• Task
Whenever a line below holds the word "Pawła", copy that line.

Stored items
•••••

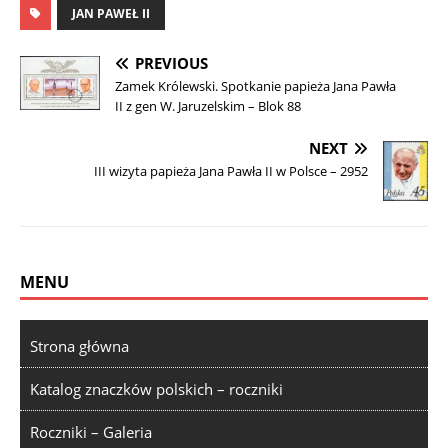
JAN PAWEŁ II
PREVIOUS
Zamek Królewski. Spotkanie papieża Jana Pawła
II z gen W. Jaruzelskim – Blok 88
NEXT
III wizyta papieża Jana Pawła II w Polsce – 2952
MENU
Strona główna
Katalog znaczków polskich – roczniki
Roczniki – Galeria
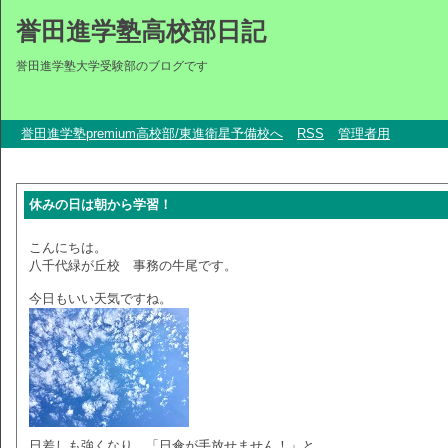
誉田進学塾高校部日記
誉田進学塾大学受験部のブログです
誉田進学塾premium高校部/東進衛星予備校へ
RSS
管理者用
休みの日は朝から学習！
こんにちは。
八千代緑が丘校 事務の牛尾です。
今日もいい天気ですね。
日差しも強くなり、「日傘が手放せません！」と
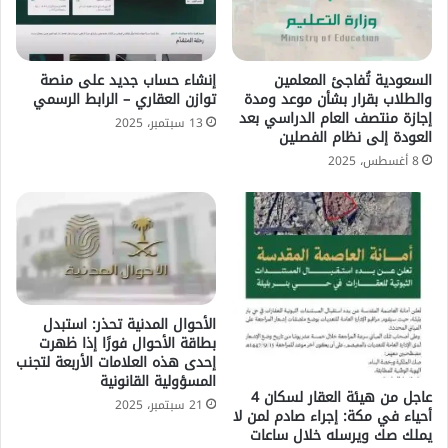
السعودية تُفاجئ المعلمين
إنشاء حساب جديد على منصة
والطلاب بقرار بشأن موعد ومدة
توازن العقاري – الرابط الرسمي
إجازة منتصف العام الدراسي بعد
13 سبتمبر، 2025
العودة إلى نظام الفصلين
8 أغسطس، 2025
الأحوال المدنية تحذر: استبدل
بطاقة الأحوال فورًا إذا ظهرت
إحدى هذه العلامات الأربعة لتجنب
المسؤولية القانونية
عاجل من هيئة العقار لسكان 4
21 سبتمبر، 2025
أحياء في مكة: إجراء صادم لمن لا
يملك صك ويرسله خلال ساعات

•••••

• Your solution
Zamek Królewski. Spotkanie papieża Jana Pawła
III wizyta papieża Jana Pawła II w Polsce – 2952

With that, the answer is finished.